# WHAT NEEDS TO BE DONE
Could you write out, exactly as they stand, only the lines in the listing below from the line with "Altri prodotti dello stesso brand" to the line with "ВО кроссы КТП выдвижные", both ends included, without the pictures?

# DATA EXTRACTS
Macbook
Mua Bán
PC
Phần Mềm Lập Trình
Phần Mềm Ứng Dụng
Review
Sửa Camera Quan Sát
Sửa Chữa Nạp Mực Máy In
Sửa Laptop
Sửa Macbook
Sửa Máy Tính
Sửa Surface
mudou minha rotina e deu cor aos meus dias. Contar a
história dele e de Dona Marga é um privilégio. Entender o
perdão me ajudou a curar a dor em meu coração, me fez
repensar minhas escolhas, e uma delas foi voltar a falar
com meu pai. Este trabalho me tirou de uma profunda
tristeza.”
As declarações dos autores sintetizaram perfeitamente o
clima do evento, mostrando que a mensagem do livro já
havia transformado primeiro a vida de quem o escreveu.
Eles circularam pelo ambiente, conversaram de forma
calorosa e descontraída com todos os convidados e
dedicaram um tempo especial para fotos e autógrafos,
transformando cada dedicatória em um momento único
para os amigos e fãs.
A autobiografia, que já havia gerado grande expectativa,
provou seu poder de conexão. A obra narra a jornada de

--

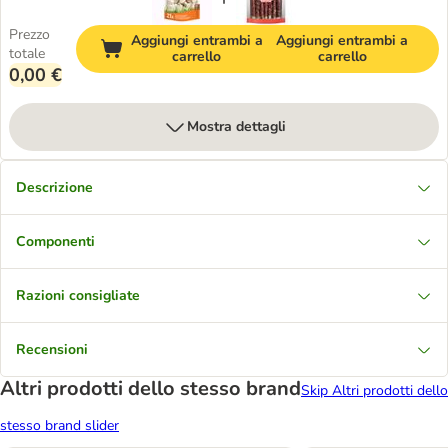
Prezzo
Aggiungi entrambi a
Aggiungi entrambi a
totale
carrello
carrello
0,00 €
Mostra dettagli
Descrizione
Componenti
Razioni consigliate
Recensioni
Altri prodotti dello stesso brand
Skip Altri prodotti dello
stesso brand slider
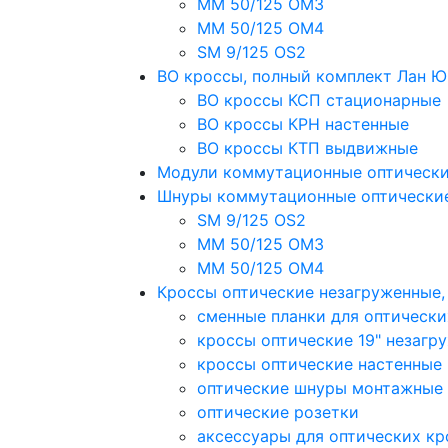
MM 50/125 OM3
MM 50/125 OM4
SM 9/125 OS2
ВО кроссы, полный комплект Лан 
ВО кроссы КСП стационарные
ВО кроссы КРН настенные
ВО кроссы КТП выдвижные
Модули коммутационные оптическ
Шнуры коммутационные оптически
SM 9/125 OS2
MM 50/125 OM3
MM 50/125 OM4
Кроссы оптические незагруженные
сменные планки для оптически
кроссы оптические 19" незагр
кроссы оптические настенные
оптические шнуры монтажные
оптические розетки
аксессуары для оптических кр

# FINAL ANSWER
Altri prodotti dello stesso brand
Skip Altri prodotti dello
stesso brand slider
MM 50/125 OM3
MM 50/125 OM4
SM 9/125 OS2
ВО кроссы, полный комплект Лан 
ВО кроссы КСП стационарные
ВО кроссы КРН настенные
ВО кроссы КТП выдвижные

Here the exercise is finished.